Antoine Gara, 20 May 2015
U.S. banking giants Citigroup and JPMorgan Chase and U.K.-base conglomerates Barclays and The Royal Bank of Scotland have agreed to plead guilty antitrust violations stemming from their collusion to manipulate prices in the foreign exchange market over the course of five years, the Department of Justice said on Wednesday. Those banks and UBS have agreed to pay a total of $5.8 billion in fines to global regulators as part of their FX market collusion.
Five banks will pay the Department of Justice nearly $3 billion in fines and penalties for their manipulation of U.S. dollar and Euro exchange rates, which the DoJ characterized as occurring “almost every day for five years” through private chat rooms, benefiting their trading positions but harming countless consumers and investors around the world. Separately, the Federal Reserve said on Wednesday, six banks would pay a total of $1.8 billion in fines for “unsafe and unsound practices” in the FX market.
In the U.S., Citigroup was fined the most: $925 million by the DoJ for its violation of the Sherman Antitrust Act and $342 million by the Fed. JPMorgan was fined a total of $892 million.
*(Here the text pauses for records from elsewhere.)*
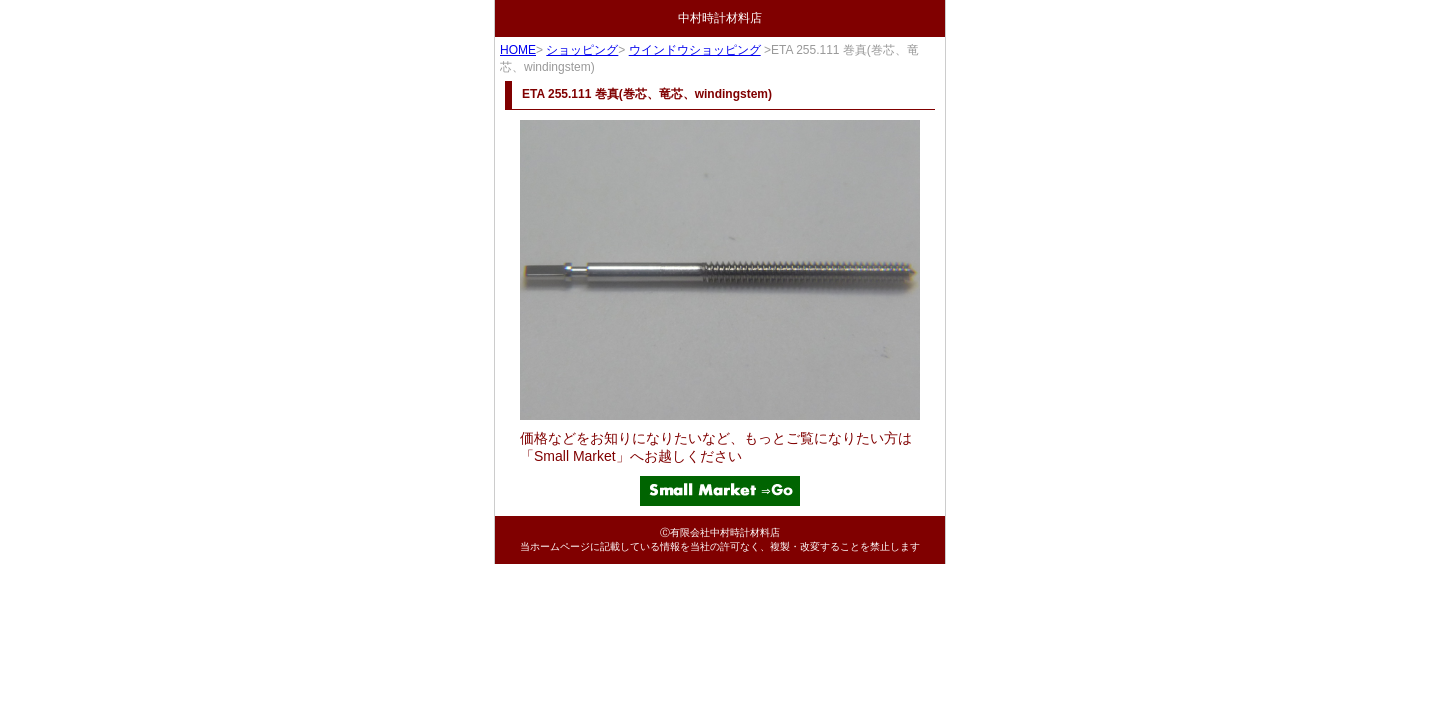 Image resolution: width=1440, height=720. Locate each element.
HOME (518, 50)
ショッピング (582, 50)
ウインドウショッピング (695, 50) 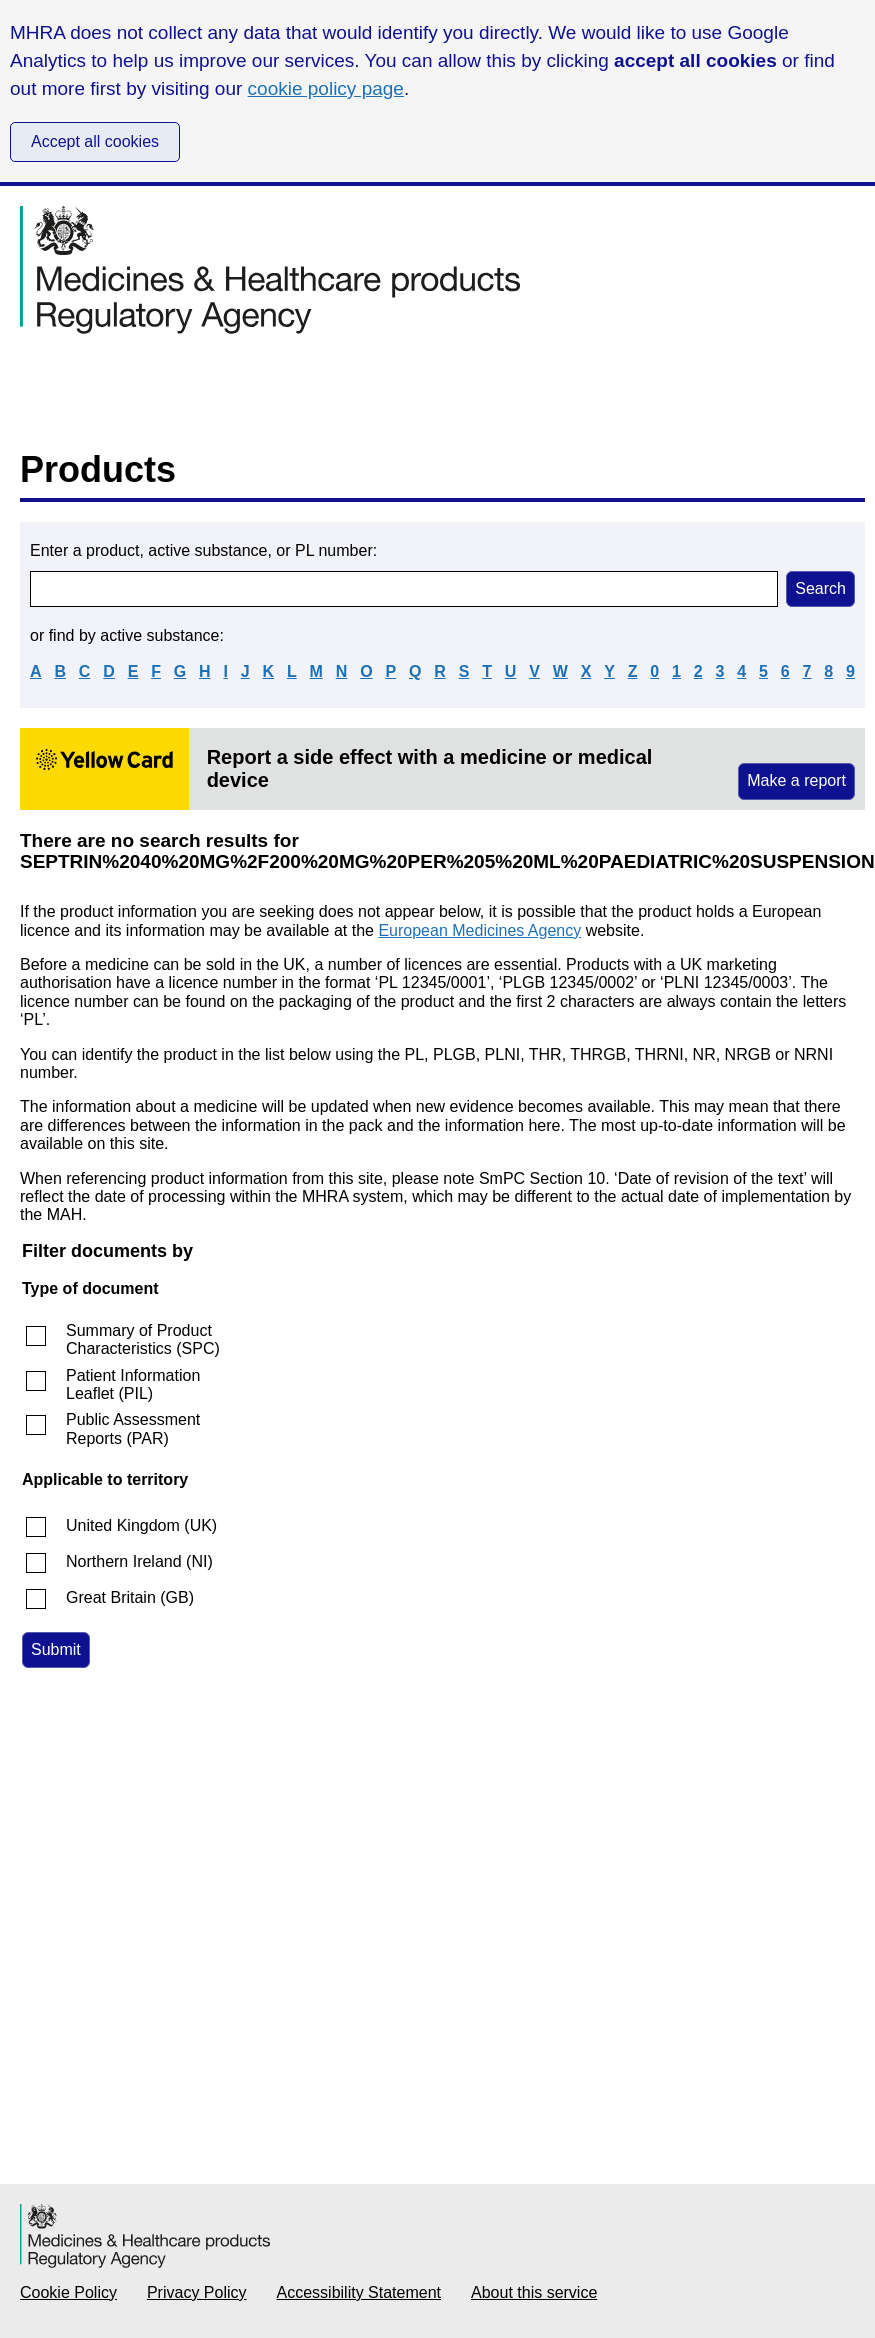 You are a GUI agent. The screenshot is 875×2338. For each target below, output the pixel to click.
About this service (534, 2292)
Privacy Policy (197, 2292)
Starting in 2007, traders at banks involved in Wednesday’s settlement formed what they called “The Cartel” to fix daily foreign exchange crosses in currencies as prominent as the dollar and euro so that they’d be able to tilt currency movements in their favor. Using coded language and group instant message chats on their Bloomberg Terminals, the traders and their colleagues worked to influence daily rate settings in the forex market by either bidding up some currencies or withholding markets in others at the close of business.